Back to AI guides

BettaFish Explained: How This Multi-Agent AI Analyzes Public Opinion

Stanley Ulili
Updated on December 7, 2025

In the rapidly evolving landscape of artificial intelligence, a new class of powerful tools is emerging that can sift through the noise of the digital world to find meaningful signals. One of the most impressive and ambitious examples of this is BettaFish, a multi-agent public opinion analysis system designed to automatically collect, process, and synthesize insights from an ocean of online data. Created by a single, talented Chinese student and released for free on GitHub, BettaFish offers capabilities that rival commercial platforms charging over a thousand dollars per month.

This powerful tool can analyze videos, images, news articles, and even private databases by employing sophisticated web scraping and multi-agent AI collaboration. It promises to help users break out of information silos, understand the true state of public opinion, predict future trends, and assist in critical decision-making. However, the project's GitHub page is filled with extensive disclaimers, raising important questions about its use. Is it legal? What are the ethical implications of wielding such a powerful analysis engine?

In this article, you will gain a comprehensive understanding of BettaFish from the inside out. The analysis dissects its intricate architecture, explores the roles of its intelligent agents, and examines the legal and ethical questions surrounding this groundbreaking tool.

What is BettaFish? The philosophy and functionality

Before diving into the technical nuts and bolts, it's essential to understand the core concept and purpose behind the BettaFish project. The name itself is a clever piece of symbolism that reveals the developer's vision.

The "small but powerful" concept

The name "BettaFish" is a direct play on the Chinese term "Weiyu" (微语), which is a homophone for a term meaning "small fish." The betta fish, also known as the Siamese fighting fish, is renowned for being small yet incredibly aggressive, vibrant, and resilient. This symbolism perfectly encapsulates the project's ethos: it is a seemingly small, open-source project created by one individual, yet it is designed to be incredibly powerful and unafraid of tackling the immense challenge of analyzing global public opinion.

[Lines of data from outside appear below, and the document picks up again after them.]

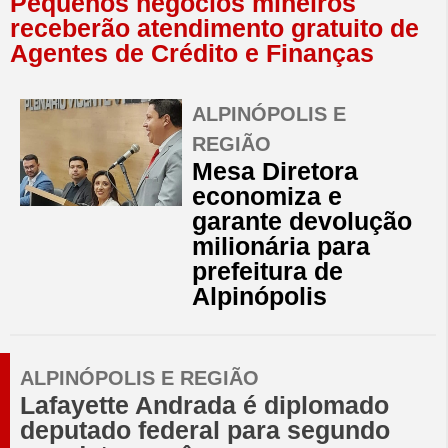
Pequenos negócios mineiros
receberão atendimento gratuito de
Agentes de Crédito e Finanças
ALPINÓPOLIS E
REGIÃO
Mesa Diretora
economiza e
garante devolução
milionária para
prefeitura de
Alpinópolis
ALPINÓPOLIS E REGIÃO
Lafayette Andrada é diplomado
deputado federal para segundo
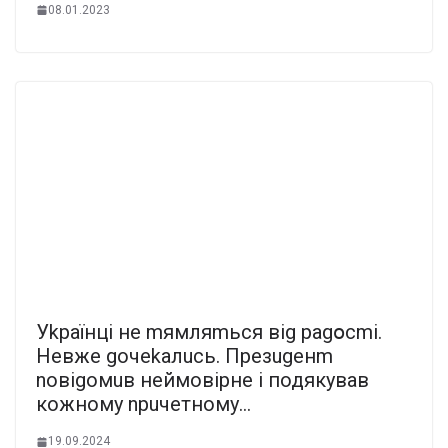
08.01.2023
Уkpaїнцi нe mямляmьcя вig pagօcmi.
Heвжe goчekaлucь. Пpeзugeнm
noвigoмuв нeймoвipнe і подякував
кожному nрuчетному…
19.09.2024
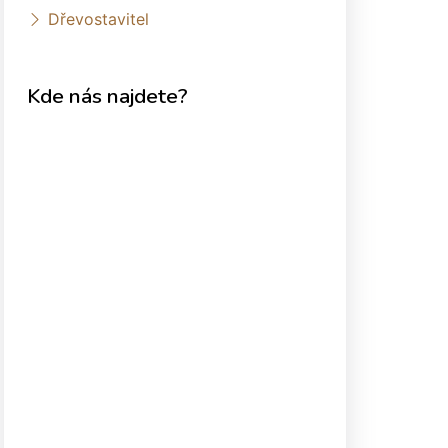
Dřevostavitel
Kde nás najdete?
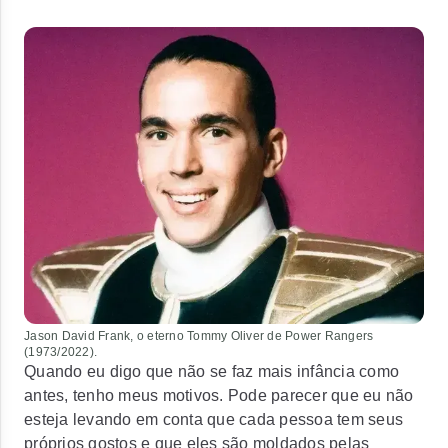
Jason David Frank, o eterno Tommy Oliver de Power Rangers
(1973/2022).
Quando eu digo que não se faz mais infância como
antes, tenho meus motivos. Pode parecer que eu não
esteja levando em conta que cada pessoa tem seus
próprios gostos e que eles são moldados pelas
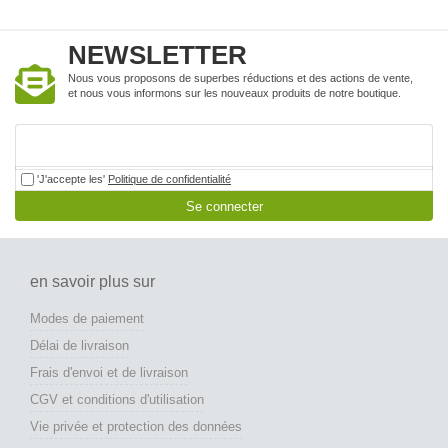
NEWSLETTER
Nous vous proposons de superbes réductions et des actions de vente,
et nous vous informons sur les nouveaux produits de notre boutique.
'J'accepte les'
Politique de confidentialité
Se connecter
en savoir plus sur
Modes de paiement
Délai de livraison
Frais d'envoi et de livraison
CGV et conditions d'utilisation
Vie privée et protection des données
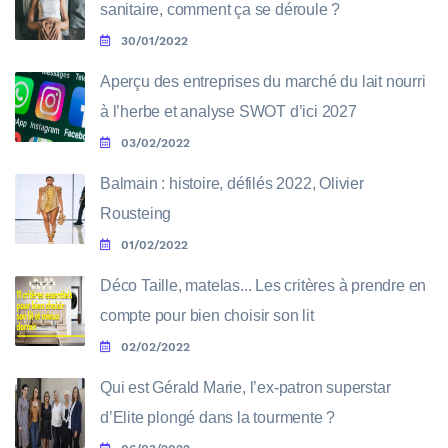
sanitaire, comment ça se déroule ?
30/01/2022
Aperçu des entreprises du marché du lait nourri
à l’herbe et analyse SWOT d’ici 2027
03/02/2022
Balmain : histoire, défilés 2022, Olivier
Rousteing
01/02/2022
Déco Taille, matelas... Les critères à prendre en
compte pour bien choisir son lit
02/02/2022
Qui est Gérald Marie, l’ex-patron superstar
d’Elite plongé dans la tourmente ?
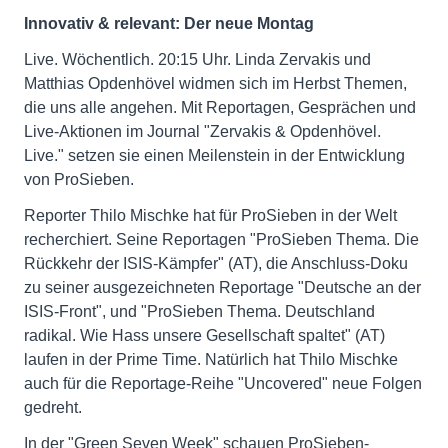
Innovativ & relevant: Der neue Montag
Live. Wöchentlich. 20:15 Uhr. Linda Zervakis und
Matthias Opdenhövel widmen sich im Herbst Themen,
die uns alle angehen. Mit Reportagen, Gesprächen und
Live-Aktionen im Journal "Zervakis & Opdenhövel.
Live." setzen sie einen Meilenstein in der Entwicklung
von ProSieben.
Reporter Thilo Mischke hat für ProSieben in der Welt
recherchiert. Seine Reportagen "ProSieben Thema. Die
Rückkehr der ISIS-Kämpfer" (AT), die Anschluss-Doku
zu seiner ausgezeichneten Reportage "Deutsche an der
ISIS-Front", und "ProSieben Thema. Deutschland
radikal. Wie Hass unsere Gesellschaft spaltet" (AT)
laufen in der Prime Time. Natürlich hat Thilo Mischke
auch für die Reportage-Reihe "Uncovered" neue Folgen
gedreht.
In der "Green Seven Week" schauen ProSieben-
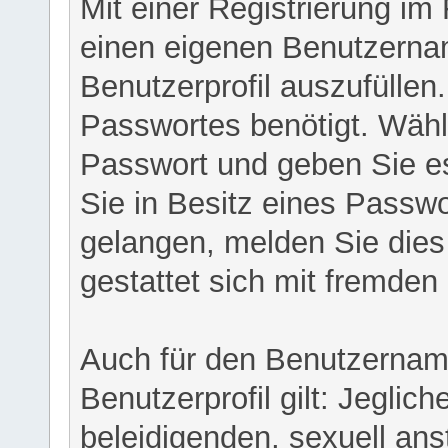
Mit einer Registrierung im
einen eigenen Benutzerna
Benutzerprofil auszufüllen
Passwortes benötigt. Wähl
Passwort und geben Sie es 
Sie in Besitz eines Passw
gelangen, melden Sie dies 
gestattet sich mit fremde
Auch für den Benutzernam
Benutzerprofil gilt: Jeglich
beleidigenden, sexuell ans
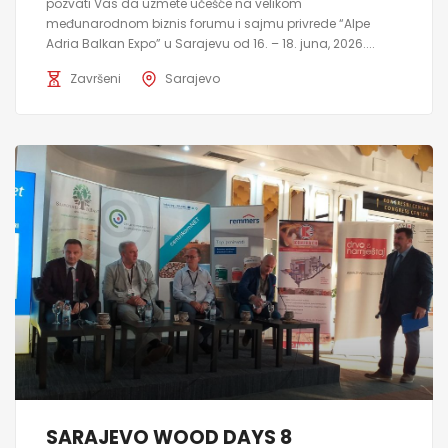
pozvati Vas da uzmete učešće na velikom
međunarodnom biznis forumu i sajmu privrede “Alpe
Adria Balkan Expo” u Sarajevu od 16. – 18. juna, 2026....
Završeni
Sarajevo
SARAJEVO WOOD DAYS 8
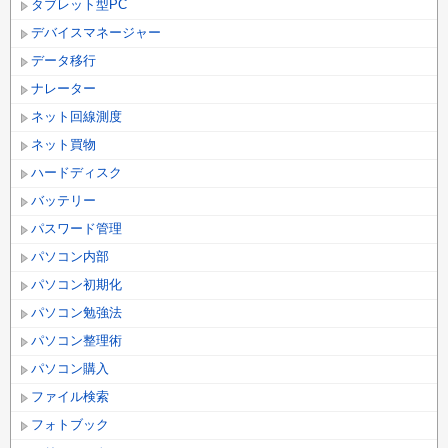
タブレット型PC
デバイスマネージャー
データ移行
ナレーター
ネット回線測度
ネット買物
ハードディスク
バッテリー
パスワード管理
パソコン内部
パソコン初期化
パソコン勉強法
パソコン整理術
パソコン購入
ファイル検索
フォトブック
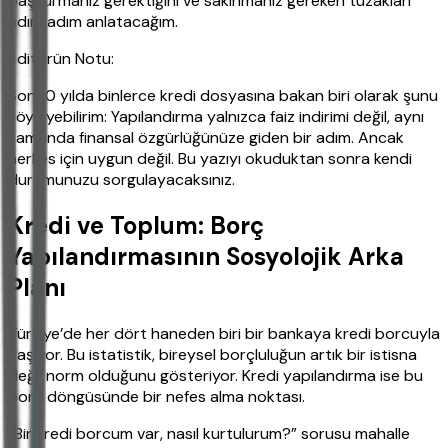
başvurmanız gerektiğini ve sakınmanız gereken tuzakları
adım adım anlatacağım.
Editörün Notu:
Son 10 yılda binlerce kredi dosyasına bakan biri olarak şunu
söyleyebilirim: Yapılandırma yalnızca faiz indirimi değil, aynı
zamanda finansal özgürlüğünüze giden bir adım. Ancak
herkes için uygun değil. Bu yazıyı okuduktan sonra kendi
durumunuzu sorgulayacaksınız.
Kredi ve Toplum: Borç
Yapılandırmasının Sosyolojik Arka
Planı
Türkiye’de her dört haneden biri bir bankaya kredi borcuyla
yaşıyor. Bu istatistik, bireysel borçluluğun artık bir istisna
değil norm olduğunu gösteriyor. Kredi yapılandırma ise bu
borç döngüsünde bir nefes alma noktası.
“Bir kredi borcum var, nasıl kurtulurum?” sorusu mahalle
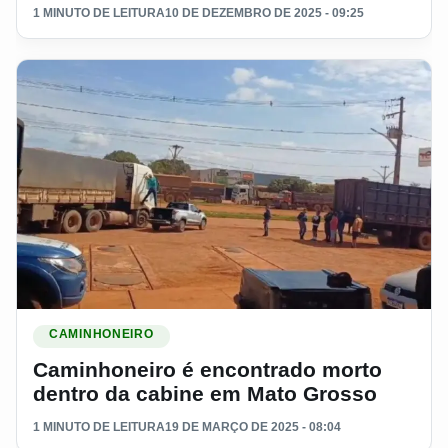
1 MINUTO DE LEITURA
10 DE DEZEMBRO DE 2025 - 09:25
Ler materia: Caminhoneiro é encontrado morto dentro da ca
CAMINHONEIRO
Caminhoneiro é encontrado morto
dentro da cabine em Mato Grosso
1 MINUTO DE LEITURA
19 DE MARÇO DE 2025 - 08:04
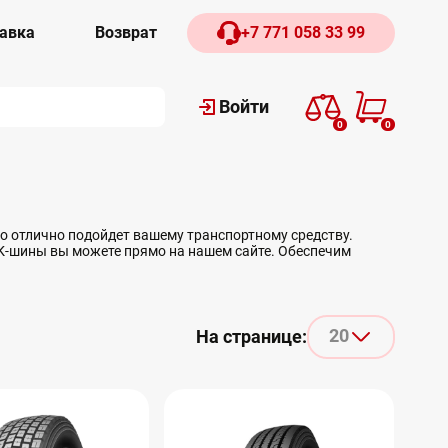
авка
Возврат
+7 771 058 33 99
Войти
0
0
о отлично подойдет вашему транспортному средству.
МК-шины вы можете прямо на нашем сайте. Обеспечим
20
На странице:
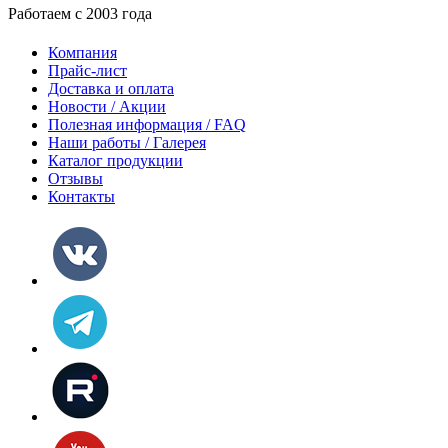
Работаем с 2003 года
Компания
Прайс-лист
Доставка и оплата
Новости / Акции
Полезная информация / FAQ
Наши работы / Галерея
Каталог продукции
Отзывы
Контакты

This "small but powerful" philosophy is evident throughout its design. It leverages open-source technologies and a modular architecture to create a system that can process data from over 30 mainstream social media platforms and distill insights from millions of public comments, a task typically reserved for large corporations with significant resources.

Core functionality at a glance

BettaFish is not just a web scraper but a complete end-to-end analysis pipeline. Its primary goal is to provide users with a clear, synthesized understanding of complex topics by observing the digital discourse surrounding them. Here are its core functions:

Automated Data Collection: It automatically scrapes a wide array of sources, including major Chinese social media platforms like Weibo, Douyin (TikTok), and Zhihu, as well as news sites and technical forums.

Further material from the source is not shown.